This is what in various religions is called the method of meditation. For the purpose of our examination of it I shall divide it into three successive steps: concentration, meditation and contemplation, and I will explain what I mean by each of these three terms.
But remember always that to attain success, this effort must be only one side of a general development, and that it is absolutely prerequisite for the person who would learn its secrets to live a pure and altruistic life.
There is no secret about the rules of the greater progress, the Steps of the Path of Holiness have been known to the world for ages, and in my little book “Invisible Helpers” I have given a list of them according to the teaching of the Buddha, with the characteristics which mark each of its stages. There is no difficulty in knowing what to do, the difficulty is in carrying out the directions which all religions have given.
The first step necessary towards the attainment of the higher clairvoyance is concentration—not to gaze at a bright spot until you have no mind left, but to acquire such control over your mind that you can do with it what you will, and fix it exactly where you want to hold it for as long a period as you choose.
This is not an easy task, it is one of the most difficult and arduous known to humanity, but it can be done, because it has been done—not once, but hundreds of times, by those whose will is strong and immovable. There may be some among us who have never thought how much beyond our control our minds usually are. Stop yourself suddenly when you are walking along the street, or when you are riding in the car, and see what you are thinking, and why. Try to follow the thought back to its genesis, and you will probably be surprised to find how many desultory thoughts have wandered through your brain during the previous five minutes, just dropping in and dropping out again and leaving almost no impression.
You will gradually begin to realize that in truth all these are not your thoughts at all, but simply cast-off fragments of other people's thoughts. The fact is that thought is force, and every exertion of it leaves an impression behind.
A strong thought about some other person goes to them, a strong thought of self clings about the thinker; but so many thoughts are not by any means strong or especially pointed in any direction, and so the forms which they create are vaguely-floating and evanescent. While they last they are capable of entering into any mind that happens to come their way, and so it comes that as we walk along the road we leave a trail of feeble thought behind us, and the next person who passes that way finds these valueless fragments intruding themselves upon their consciousness.

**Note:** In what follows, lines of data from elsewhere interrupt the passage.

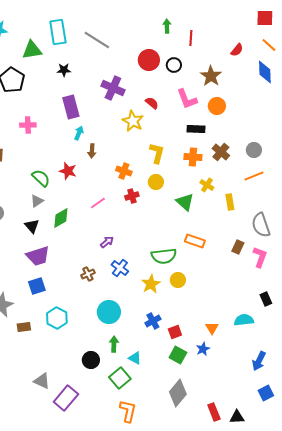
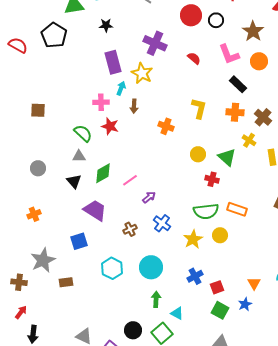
yellow star: (133, 121) -> (142, 73), moved
pink cross: (28, 125) -> (101, 102), moved
black rectangle: (196, 129) -> (238, 84), turned 42
brown cross: (221, 152) -> (263, 117), moved
yellow circle: (156, 182) -> (198, 154), moved
red cross: (132, 196) -> (212, 179), moved, turned 32
gray triangle: (37, 201) -> (79, 156), turned 32
pink line: (98, 203) -> (130, 180), moved
orange rectangle: (195, 241) -> (237, 209), moved
purple trapezoid: (38, 256) -> (95, 210), moved, turned -130
cyan hexagon: (57, 318) -> (112, 268), moved
black circle: (91, 360) -> (133, 330), moved

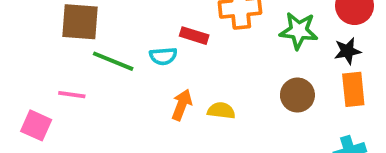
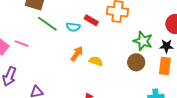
green star: (299, 31) -> (143, 41), moved
pink line: (72, 95) -> (22, 44), moved

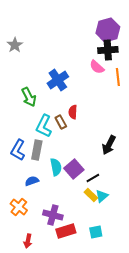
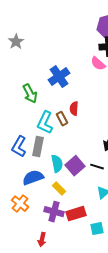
black line: (93, 178) -> (97, 167), moved, turned 48
blue semicircle: (32, 181) -> (33, 178), size x1.5
yellow rectangle: (91, 195) -> (59, 189), moved
red rectangle: (66, 231) -> (76, 214), moved
red arrow: (28, 241) -> (42, 240), moved

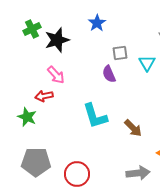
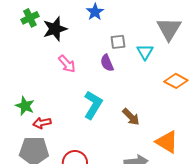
pink arrow: (56, 75) -> (67, 64), moved
red arrow: (44, 96) -> (42, 123), moved
cyan L-shape: (95, 116) -> (93, 105), turned -132

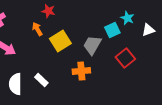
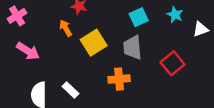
cyan square: (112, 30) -> (139, 17), moved
gray trapezoid: (92, 45) -> (132, 47), turned -35

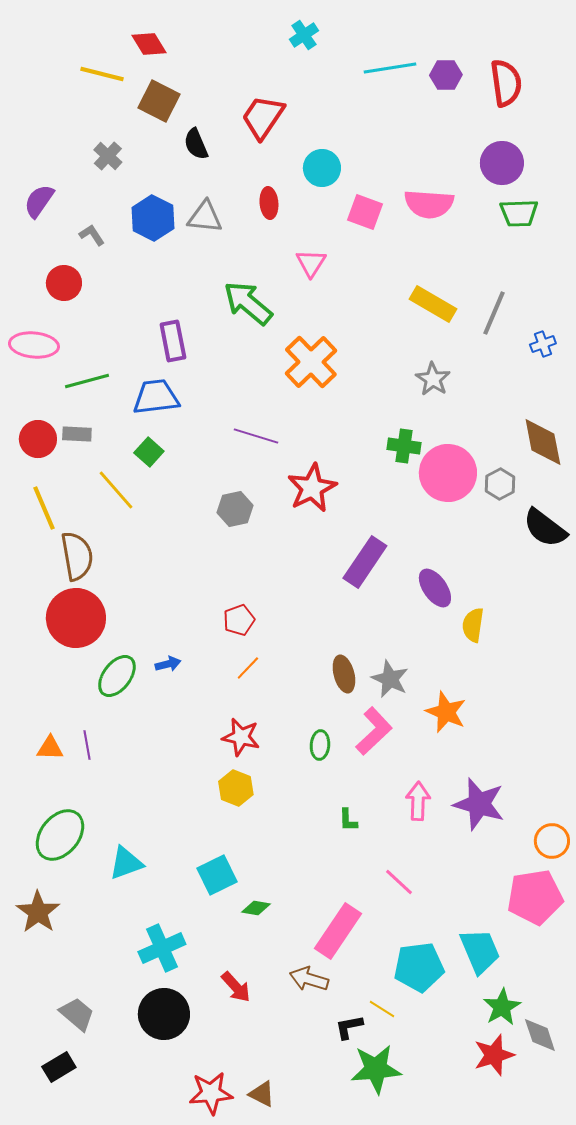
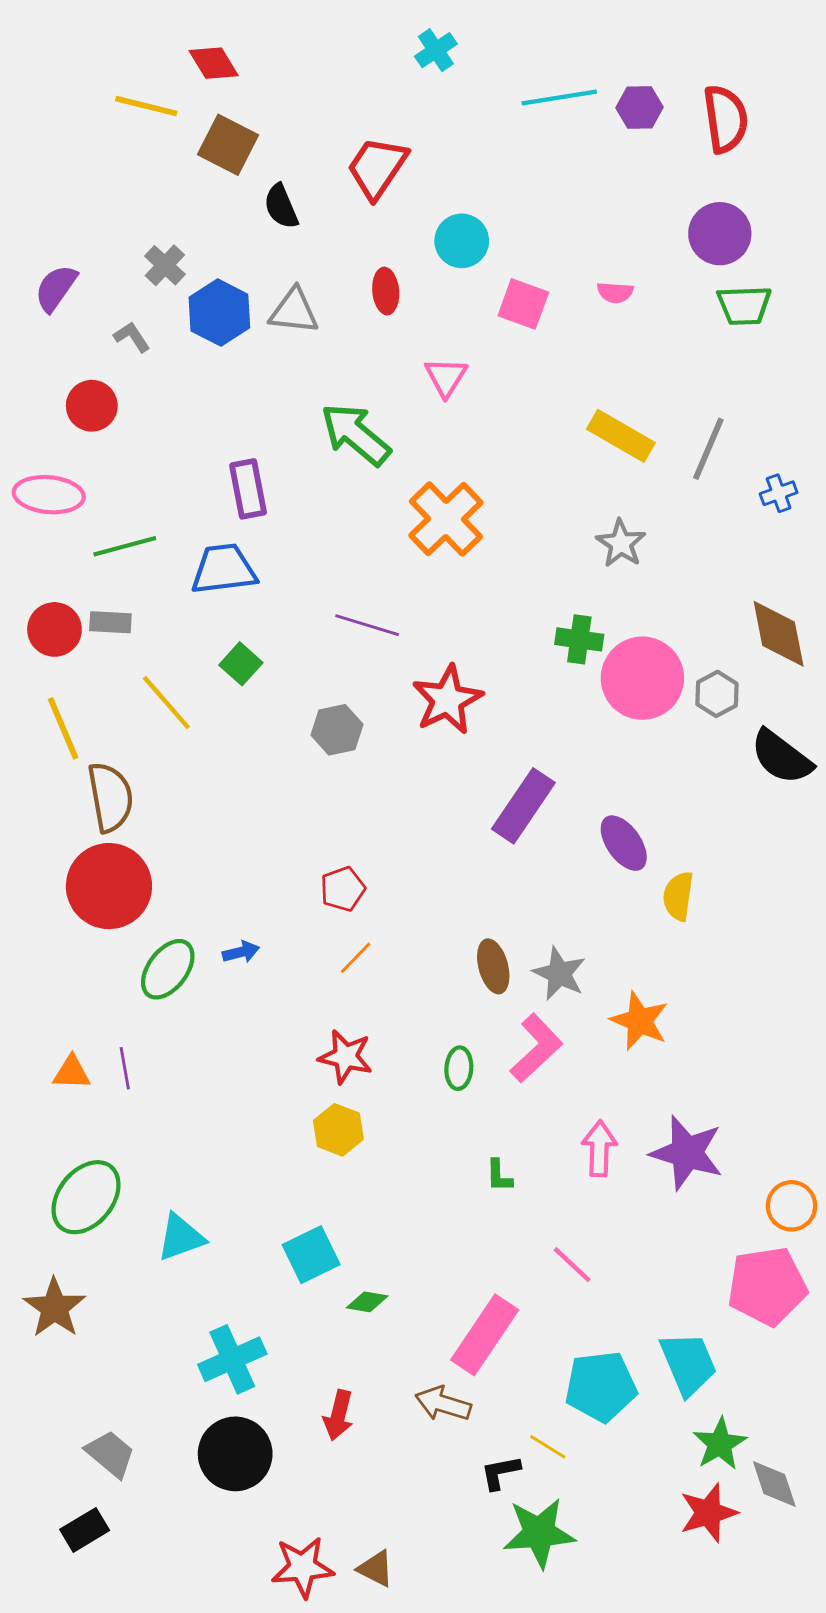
gray cross: (108, 156) -> (165, 265), moved
pink semicircle: (429, 204) -> (615, 292), size x0.5
green square: (149, 452) -> (241, 664), moved
red arrow: (236, 987) -> (338, 1415), turned 56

They drift into their mind, unless it is already occupied with something definite, and in the majority of cases they just drift out again, having made only the most trifling impression upon their brain; but here and there they encounter one which interests or pleases them and then he or she takes that up and turns it over in their mind, so that it departs from them somewhat strengthened by the addition of a little of their mind-force to it.
They have made it their own thought for a moment, and so has coloured it with their personality. Every time we enter a room we step into the midst of a crowd of thoughts, good, bad or indifferent as the case may be, but the great mass of them just a dull, purposeless fog which is hardly worth calling thought at all.
If we wish to develop any higher faculty, we must begin by gaining control over this mind of ours. We must give it some work to do, instead of just letting it play about as it will, drawing into itself all those thoughts which are not ours, which we really do not want at all.
It must be not our master but our servant before we can take the first step along the line of the true trained clairvoyance, for this is the instrument which we shall have to use, and it must be at our command and fully under our control.
This concentration is one of the hardest things for the ordinary person to do, because they have no practice at it, and indeed has scarcely realized that it needed to be done. Think what it would be if your hand were as little under your control as your mind is, if it did not obey your command, but started aside from what you wished it to do. You would feel that you had paralysis, and that your hand was useless. But if you cannot control your mind, that is dangerously like a mental paralysis; you must practice with it until you have it in hand and can use it as you wish.
Fortunately concentration can be practised all day long, in the common affairs of everyday life. Whatever you are doing, do it thoroughly, and keep your mind on it. If you are writing a letter, think of your letter and of nothing else until it is finished; it will be all the better written for such care. If you are reading a book, fix your mind on it and try to grasp the author's full meaning. Know always what you are thinking about, and why; keep your mind at intelligent work, and do not leave it time to be so idle, for it is in those idle moments that all evil comes.
Even now you can concentrate very perfectly when your interest is sufficiently keenly excited. Then your mind is so entirely absorbed that you hardly hear what is said to you or see what passes round you.
There is a story told in the East about some sceptical courtiers, who declined to believe that an ascetic could ever be so occupied with their meditation as to be unaware that an army passed close by them as they sat under their tree wrapt in thought. The king, who was present, assured them that he would prove to them the possibility of this, and proceeded to do so in a truly Oriental and autocratic way.
He ordered that some large water-jars should be brought and filled to the brim. Then he instructed the courtiers each to take one and carry it; and his command was that they should walk, carrying this water, through the principal streets of the city. But they were to be surrounded by his guards with drawn swords, and if one of them spilled one single drop of his water, that unfortunate was to be instantly beheaded then and there.
The courtiers started on their journey filled with terror; but they all got safely back again, and the king smilingly greeted them with a request to tell him all the incidents of their walk, and describe the persons whom they had met. Not one of them could mention even one person that they had seen, for all agreed that they had been so entirely occupied with the one idea of watching the brimming jars that they had noticed nothing else of any sort. “So, gentlemen”, rejoined the king, “you see that when there is sufficient interest concentration is possible.”
When you have attained concentration such as that, not under the stress of the fear of instant death, but by the exertion of your will, then you may profitably try the next stage of effort. I do not say that it will be easy, on the contrary, it is very difficult; but it can be done, for many of us have had to do it.
When your mind is thus an instrument, try what we call meditation. Choose a certain fixed time for yourself, when you can be undisturbed; the early morning is in many ways the best, if that can be managed.
It is not always an easy time for us now, for we have in modern civilization hopelessly disarranged our day, so that noon is no longer its middle point, as it should be. Now we lie in bed long after the sun has risen, and then stay up injuring our eyes with artificial light long after it has set at night. But choose your time, and let it be the same time each day, and let no day pass without your regular effort.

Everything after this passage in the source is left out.